Les 22 et 23 mars derniers, le pianiste virtuose italien Antonio Faraò était accompagné de Sylvain Romano à la contrebasse et de Benjamin Henocq à la batterie pour deux concerts époustouflants. Jeu explosif, vélocité hors-norme et course poursuite de notes étaient au rendez-vous.

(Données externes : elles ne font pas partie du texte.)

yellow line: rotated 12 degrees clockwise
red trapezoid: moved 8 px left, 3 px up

Dans un halo de lumière violette, le trio s’installe sur la scène du Sunside. Casquette bleu marine, chemise bleue à motifs, jean et baskets, Antonio Faraò prend possession du piano qui sera à sa merci pour les heures à venir. Chemise sombre et jean assorti, Sylvain Romano s’enroule autour de sa contrebasse, dont le bois lustré exhale une aura chaleureuse. Arborant une casquette bicolore, un T-shirt blanc sur un jean brut, Benjamin Henocq prend position derrière sa batterie, dont les cymbales dorées scintillent sous les projecteurs. Une cymbale trouée façon gruyère retient toute notre attention.
Les musiciens échangent des regards complices. Les graves du piano retentissent, la contrebasse répond. « Ready ? » demande Antonio Faraò. Et le concert démarre avec quelques accords mélodieux qui embarquent instantanément batterie et contrebasse dans un tourbillon de notes incandescentes. L’air se charge d’électricité et les premières étincelles fusent. La rythmique instaure une pulsation qui fait vibrer l’ensemble. La contrebasse remplit l’espace de ses graves puissants et les arpèges lumineux se détachent.

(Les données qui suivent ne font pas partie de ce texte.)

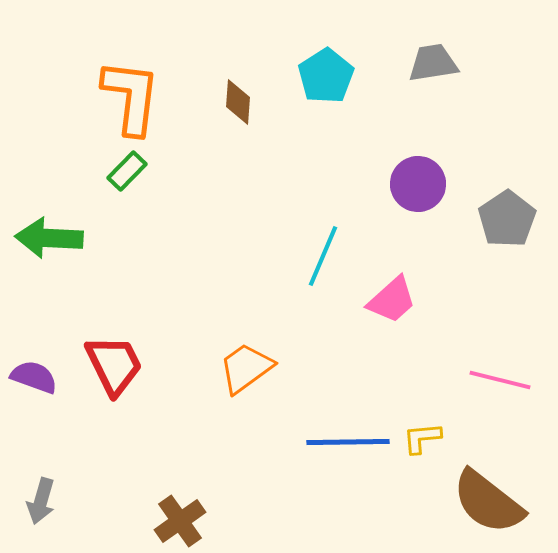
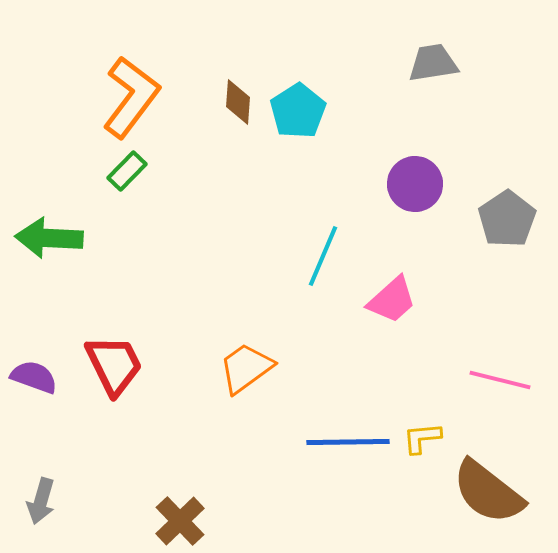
cyan pentagon: moved 28 px left, 35 px down
orange L-shape: rotated 30 degrees clockwise
purple circle: moved 3 px left
brown semicircle: moved 10 px up
brown cross: rotated 9 degrees counterclockwise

Virtuose et intrépide, la main gauche du pianiste explore les harmoniques, exécute ses accords originaux, tandis que la main droite s’envole dans un élan irrépressible, comme portée par une force invisible. Les doigts courent à une vitesse folle sur le clavier. Le tempo s’accélère, les notes se bousculent. Dans une déferlante ahurissante d’énergie brute, c’est ici toute la fougue d’Antonio Faraò qui s’exprime.
L’accélération va crescendo, comme si, une fois lancée, rien ne pouvait arrêter cette course déchaînée. Le piano vacille, tremble et vrombit dans une explosion sonore stupéfiante. Dans un rythme effréné, le pianiste aux mille doigts nous offre une performance rare et déploie un jeu décapant, soutenu par ses brillants musiciens. Lorsqu’une accalmie se présente, entre deux bourrasques de notes ou entre deux compositions enfiévrées, ce n’est visiblement que pour repartir de plus belle.

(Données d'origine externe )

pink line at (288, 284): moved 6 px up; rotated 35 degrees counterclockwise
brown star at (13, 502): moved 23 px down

Littéralement emporté par une tornade musicale, le public encourage chaleureusement les artistes et parsème tout au long de la soirée ses applaudissements énergiques. Après trois sets électrisants durant lesquels les musiciens auront tout donné, nous ressortons conquis, en réécoutant les compositions inspirées du pianiste comme « Evan » et « Domi », écrites pour ses fils ou encore « Black Inside ». La version particulièrement énergique du morceau de Miles Davis intitulé « Seven Steps to Heaven » nous laissera une empreinte indélébile. Cerise sur le gâteau : les très jolies reprises de « Round Midnight », « Autumn Leaves » ou encore « Tu verras » de Nougaro.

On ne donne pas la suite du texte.